Economic Warfare in the Digital Age
A $1 Trillion Lesson: DeepSeek AI and the Unraveling of Traditional Industry Protection
The attempt to release DeepSeek AI should serve as a crucial lesson for us all. The focus should not be on whether it was made more cheaply, whether it utilized Nvidia's H100 chips, or even whether it copied AI from American companies and their intellectual property to develop this product. Instead, our attention should be on the fact that China managed to wipe out $1 trillion in market value simply by releasing an open-source product.
Throughout history, countries have used tariffs and customs regulations to protect their industries by imposing restrictions on foreign goods to prevent them from undercutting domestic markets. This phenomenon is currently unfolding in the auto industry. Tesla is selling electric vehicles (EVs) in the United States, and Elon Musk has been vocal about his opposition to competition from BYD, a Chinese EV manufacturer that recently surpassed Tesla in global sales. BYD produces affordable EVs, with some models starting at just $12,000. To be fair, there are legitimate concerns about whether these vehicles meet U.S. safety and compliance standards. However, the broader issue remains: countries routinely restrict foreign products to safeguard their domestic industries. This is a well-established and common practice.
The key lesson from DeepSeek AI is that when software and coding constitute the product, cloning, or creating a competitive alternative and then open-sourcing it can serve as a form of economic sabotage—or democratization, depending on one's perspective. China has demonstrated that by analyzing American products, creating clones, and releasing them as open-source software, it can bypass traditional economic barriers such as tariffs and customs regulations, as well as the protective "walled gardens" of major corporations like Apple, Google, Meta, and X. The conventional strategies for protecting intellectual property (IP) are now being fundamentally challenged. The idea that a company can build a trillion-dollar business and erect barriers to shield itself from competition is increasingly uncertain.

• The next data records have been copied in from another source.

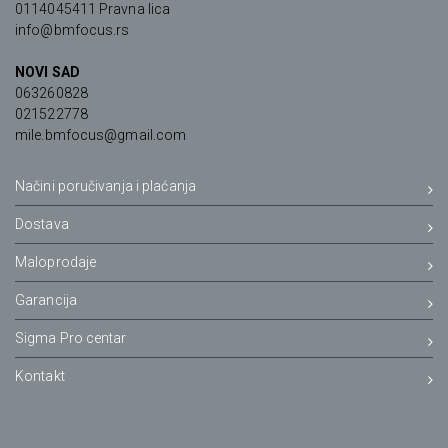
0114045411 Pravna lica
info@bmfocus.rs
NOVI SAD
063260828
021522778
mile.bmfocus@gmail.com
Načini poručivanja i plaćanja
Dostava
Maloprodaje
Garancija
Sigma Pro centar
Kontakt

A historical parallel can be drawn to the late 1970s and early 1980s when Japan began producing and exporting steel at lower prices, undercutting American steel manufacturers. The influx of inexpensive steel devastated the U.S. steel industry and the various jobs that depended on it. In response, the U.S. Treasury Department imposed a 32% dumping duty on Japanese steel in 1978 to counteract unfair pricing. This experience reinforced the importance of tariffs and trade regulations to ensure a level playing field, preventing state-subsidized industries from flooding markets with artificially cheap goods. However, DeepSeek AI has demonstrated that this dynamic has now shifted in the digital age.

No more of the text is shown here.